What you have to do: Give again, exactly as written, each line of the material below starting at the line that contains "ADRs themselves don't" and ending at the line that contains "discussion.". Both ends count, and no other line does.

Task material:
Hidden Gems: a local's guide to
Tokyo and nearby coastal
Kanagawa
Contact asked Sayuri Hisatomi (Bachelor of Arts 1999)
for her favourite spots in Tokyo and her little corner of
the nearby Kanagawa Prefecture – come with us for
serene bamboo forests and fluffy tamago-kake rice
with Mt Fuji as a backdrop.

--

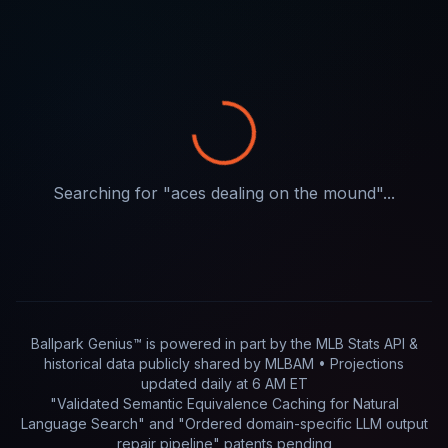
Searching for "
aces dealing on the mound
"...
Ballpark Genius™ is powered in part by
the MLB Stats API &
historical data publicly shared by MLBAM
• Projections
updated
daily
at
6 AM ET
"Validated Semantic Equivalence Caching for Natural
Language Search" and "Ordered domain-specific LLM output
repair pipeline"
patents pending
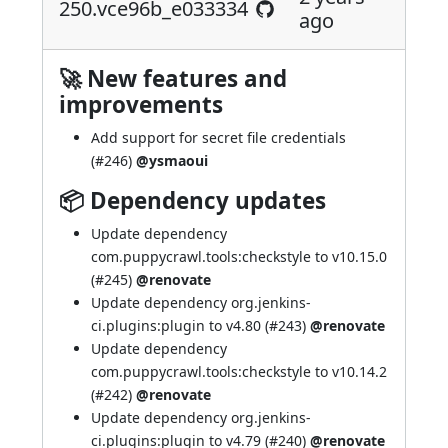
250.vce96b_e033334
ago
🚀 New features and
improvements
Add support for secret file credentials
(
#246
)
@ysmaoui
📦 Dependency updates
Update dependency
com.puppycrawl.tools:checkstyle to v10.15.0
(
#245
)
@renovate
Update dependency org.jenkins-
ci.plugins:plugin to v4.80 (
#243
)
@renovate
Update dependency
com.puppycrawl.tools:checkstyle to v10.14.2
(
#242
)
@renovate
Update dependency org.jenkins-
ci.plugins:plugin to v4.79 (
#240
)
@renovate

...

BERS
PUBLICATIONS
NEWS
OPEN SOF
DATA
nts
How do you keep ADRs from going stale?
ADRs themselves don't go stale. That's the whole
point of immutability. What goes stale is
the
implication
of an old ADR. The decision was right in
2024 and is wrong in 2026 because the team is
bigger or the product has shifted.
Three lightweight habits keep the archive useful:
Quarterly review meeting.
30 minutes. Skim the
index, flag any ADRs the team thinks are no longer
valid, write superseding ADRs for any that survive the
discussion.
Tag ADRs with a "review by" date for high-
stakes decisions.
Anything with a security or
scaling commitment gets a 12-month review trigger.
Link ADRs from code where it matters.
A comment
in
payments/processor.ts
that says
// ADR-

Problem solution:
ADRs themselves don't go stale. That's the whole
point of immutability. What goes stale is
the
implication
of an old ADR. The decision was right in
2024 and is wrong in 2026 because the team is
bigger or the product has shifted.
Three lightweight habits keep the archive useful:
Quarterly review meeting.
30 minutes. Skim the
index, flag any ADRs the team thinks are no longer
valid, write superseding ADRs for any that survive the
discussion.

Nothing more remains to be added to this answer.